Many new acquisitions will be exhibited for the first time, including two of Beverly Buchanan’s well-known series of shack sculptures; Betty Tompkins’s Fuck Painting #6 (1973)—the first American viewing of this controversial series; and Nona Faustine’s Isabelle, Lefferts House, Brooklyn (2016), which shows the topless artist, wearing a white skirt with a belt of baby shoes, holding a cast iron skillet in front of the Lefferts homestead, a historic colonial farmhouse built by slaveholders.
Inspired by a 1989 Guerrilla Girls poster stating, “You’re seeing less than half the picture without the vision of women artists and artists of color,” a new exhibition at the Brooklyn Museum helps viewers get woke. It examines major works, new acquisitions, and rediscoveries in the Museum’s collection through an intersectional feminist lens. Half the Picture: A Feminist Look at the Collection highlights over fifty artists who use their art to advocate for race, gender, and class equality. Tracing feminist art over the last century, the exhibition features compelling, thought-provoking work ranging from World War I to the Civil Rights Movement and #MeToo. “Half the Picture explores how artists get the rest of us to pay attention,” says organizer Catherine Morris, Sackler Senior Curator.
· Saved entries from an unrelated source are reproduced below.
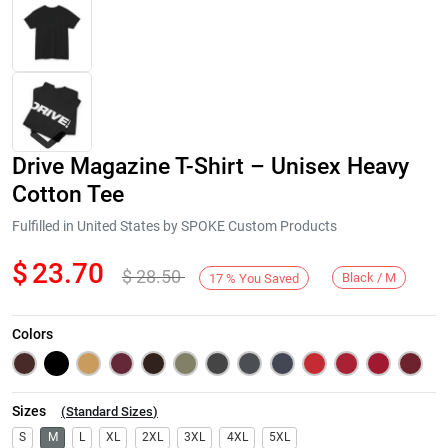
Drive Magazine T-Shirt – Unisex Heavy
Cotton Tee
Fulfilled in United States by SPOKE Custom Products
$
23.70
$
28.50
Next
Black / M
17
%
You Saved
Colors
Sizes
(
Standard Sizes
)
S
M
L
XL
2XL
3XL
4XL
5XL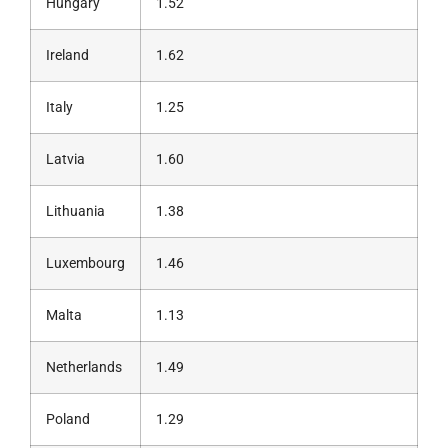
Hungary
1.52
Ireland
1.62
Italy
1.25
Latvia
1.60
Lithuania
1.38
Luxembourg
1.46
Malta
1.13
Netherlands
1.49
Poland
1.29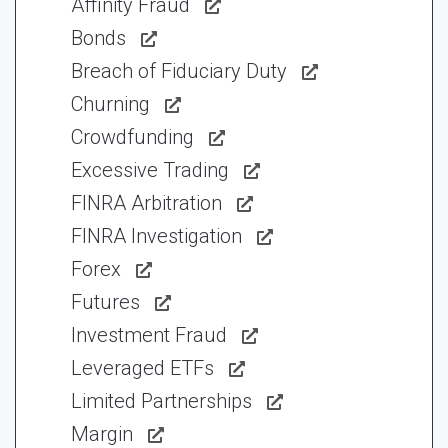
Affinity Fraud
Bonds
Breach of Fiduciary Duty
Churning
Crowdfunding
Excessive Trading
FINRA Arbitration
FINRA Investigation
Forex
Futures
Investment Fraud
Leveraged ETFs
Limited Partnerships
Margin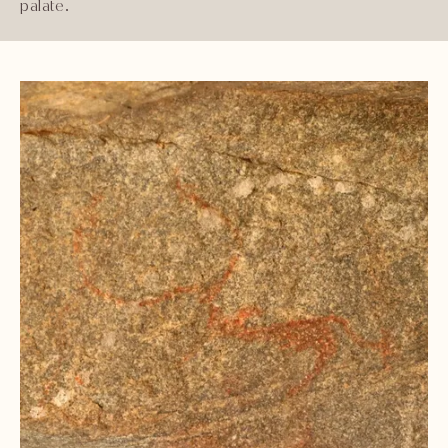
palate.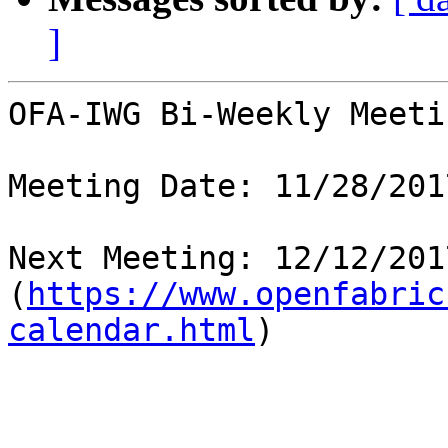
]
OFA-IWG Bi-Weekly Meeti
Meeting Date: 11/28/201
Next Meeting: 12/12/2017
(
https://www.openfabric
calendar.html
)
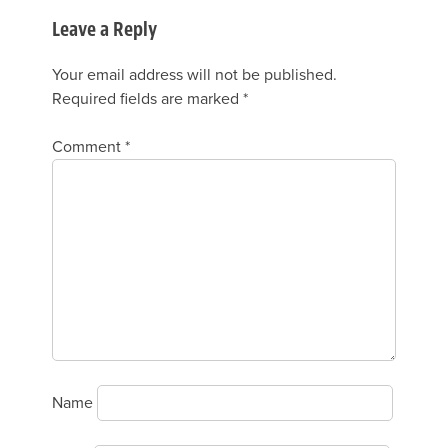
Leave a Reply
Your email address will not be published.
Required fields are marked
*
Comment
*
Name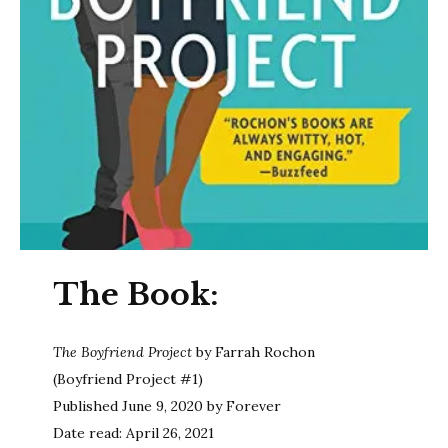
The Book:
The Boyfriend Project
by Farrah Rochon
(Boyfriend Project #1)
Published June 9, 2020 by Forever
Date read: April 26, 2021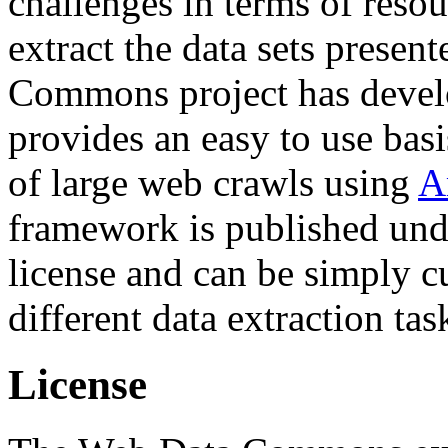
challenges in terms of resou
extract the data sets prese
Commons project has deve
provides an easy to use basi
of large web crawls using
A
framework is published und
license and can be simply c
different data extraction tas
License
Exhibition highlights also include Renee Cox’s provocative photograph Yo Mama (1993); Dara Birnbaum’s iconic video Technology/Transformation: Wonder Woman (1978/79); and Wendy Red Star’s 1880 Crow Peace Delegation series, featuring historical photographs covered with notes in red ink about cultural appropriation, contrasting Native American reality with their depiction in popular culture.
Half the Picture: A Feminist Look at the Collection is on view through March 31, 2019.